- **WORK TO BE COMPLETED**
Repeat the stretch of entries below from the line with "CAMP Liburan Sekolah NTC" through the line with "спешке, чем о". Include both ends and add nothing.

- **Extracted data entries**
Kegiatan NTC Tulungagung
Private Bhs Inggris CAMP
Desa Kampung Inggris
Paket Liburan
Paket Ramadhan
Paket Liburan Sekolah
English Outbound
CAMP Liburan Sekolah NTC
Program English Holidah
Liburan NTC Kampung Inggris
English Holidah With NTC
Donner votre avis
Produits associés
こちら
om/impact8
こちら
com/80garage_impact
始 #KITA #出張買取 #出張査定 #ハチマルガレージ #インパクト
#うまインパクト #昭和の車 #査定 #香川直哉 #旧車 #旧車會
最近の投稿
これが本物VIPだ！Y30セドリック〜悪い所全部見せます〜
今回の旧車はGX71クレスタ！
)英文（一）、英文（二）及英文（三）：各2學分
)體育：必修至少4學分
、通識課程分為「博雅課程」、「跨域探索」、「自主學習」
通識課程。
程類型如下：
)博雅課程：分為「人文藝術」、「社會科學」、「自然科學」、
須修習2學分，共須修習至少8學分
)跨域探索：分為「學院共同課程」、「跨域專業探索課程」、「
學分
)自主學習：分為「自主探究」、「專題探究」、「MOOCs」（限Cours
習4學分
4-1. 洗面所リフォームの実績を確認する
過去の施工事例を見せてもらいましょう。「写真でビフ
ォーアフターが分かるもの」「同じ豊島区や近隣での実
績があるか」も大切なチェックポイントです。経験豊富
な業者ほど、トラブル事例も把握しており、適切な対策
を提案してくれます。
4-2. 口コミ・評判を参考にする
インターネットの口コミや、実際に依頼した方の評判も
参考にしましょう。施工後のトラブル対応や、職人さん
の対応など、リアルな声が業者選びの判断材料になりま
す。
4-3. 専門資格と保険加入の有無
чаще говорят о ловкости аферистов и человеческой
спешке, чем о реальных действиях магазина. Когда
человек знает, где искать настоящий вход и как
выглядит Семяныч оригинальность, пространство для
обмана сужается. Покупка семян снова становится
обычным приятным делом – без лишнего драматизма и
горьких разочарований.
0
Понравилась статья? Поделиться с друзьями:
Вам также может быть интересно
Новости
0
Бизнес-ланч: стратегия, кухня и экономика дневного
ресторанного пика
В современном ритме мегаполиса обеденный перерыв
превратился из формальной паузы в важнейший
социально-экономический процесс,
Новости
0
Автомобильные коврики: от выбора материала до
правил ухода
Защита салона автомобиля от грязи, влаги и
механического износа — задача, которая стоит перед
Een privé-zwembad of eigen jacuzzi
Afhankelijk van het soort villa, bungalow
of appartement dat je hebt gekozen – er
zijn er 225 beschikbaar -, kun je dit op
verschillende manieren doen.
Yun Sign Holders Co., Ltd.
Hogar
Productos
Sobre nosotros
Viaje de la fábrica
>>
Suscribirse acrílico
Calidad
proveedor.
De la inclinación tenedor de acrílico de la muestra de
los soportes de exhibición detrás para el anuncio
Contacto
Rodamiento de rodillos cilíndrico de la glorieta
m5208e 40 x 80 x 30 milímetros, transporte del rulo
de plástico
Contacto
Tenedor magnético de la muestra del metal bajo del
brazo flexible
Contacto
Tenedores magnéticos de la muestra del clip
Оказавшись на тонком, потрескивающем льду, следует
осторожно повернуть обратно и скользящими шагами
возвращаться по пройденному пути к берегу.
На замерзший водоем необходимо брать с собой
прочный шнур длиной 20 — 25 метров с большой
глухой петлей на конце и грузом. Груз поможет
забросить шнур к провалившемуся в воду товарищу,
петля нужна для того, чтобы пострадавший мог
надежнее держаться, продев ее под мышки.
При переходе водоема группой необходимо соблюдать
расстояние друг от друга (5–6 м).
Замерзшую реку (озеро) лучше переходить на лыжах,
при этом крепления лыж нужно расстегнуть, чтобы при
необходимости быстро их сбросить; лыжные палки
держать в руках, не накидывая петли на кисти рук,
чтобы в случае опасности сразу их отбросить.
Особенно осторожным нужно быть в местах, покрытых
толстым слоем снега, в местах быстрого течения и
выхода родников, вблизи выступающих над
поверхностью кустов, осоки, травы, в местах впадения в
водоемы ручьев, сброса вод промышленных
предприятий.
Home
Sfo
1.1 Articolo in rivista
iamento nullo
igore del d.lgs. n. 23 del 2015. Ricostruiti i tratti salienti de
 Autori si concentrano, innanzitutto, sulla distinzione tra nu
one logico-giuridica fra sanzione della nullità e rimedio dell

- **REPLY**
CAMP Liburan Sekolah NTC
Program English Holidah
Liburan NTC Kampung Inggris
English Holidah With NTC
Donner votre avis
Produits associés
こちら
om/impact8
こちら
com/80garage_impact
始 #KITA #出張買取 #出張査定 #ハチマルガレージ #インパクト
#うまインパクト #昭和の車 #査定 #香川直哉 #旧車 #旧車會
最近の投稿
これが本物VIPだ！Y30セドリック〜悪い所全部見せます〜
今回の旧車はGX71クレスタ！
)英文（一）、英文（二）及英文（三）：各2學分
)體育：必修至少4學分
、通識課程分為「博雅課程」、「跨域探索」、「自主學習」
通識課程。
程類型如下：
)博雅課程：分為「人文藝術」、「社會科學」、「自然科學」、
須修習2學分，共須修習至少8學分
)跨域探索：分為「學院共同課程」、「跨域專業探索課程」、「
學分
)自主學習：分為「自主探究」、「專題探究」、「MOOCs」（限Cours
習4學分
4-1. 洗面所リフォームの実績を確認する
過去の施工事例を見せてもらいましょう。「写真でビフ
ォーアフターが分かるもの」「同じ豊島区や近隣での実
績があるか」も大切なチェックポイントです。経験豊富
な業者ほど、トラブル事例も把握しており、適切な対策
を提案してくれます。
4-2. 口コミ・評判を参考にする
インターネットの口コミや、実際に依頼した方の評判も
参考にしましょう。施工後のトラブル対応や、職人さん
の対応など、リアルな声が業者選びの判断材料になりま
す。
4-3. 専門資格と保険加入の有無
чаще говорят о ловкости аферистов и человеческой
спешке, чем о реальных действиях магазина. Когда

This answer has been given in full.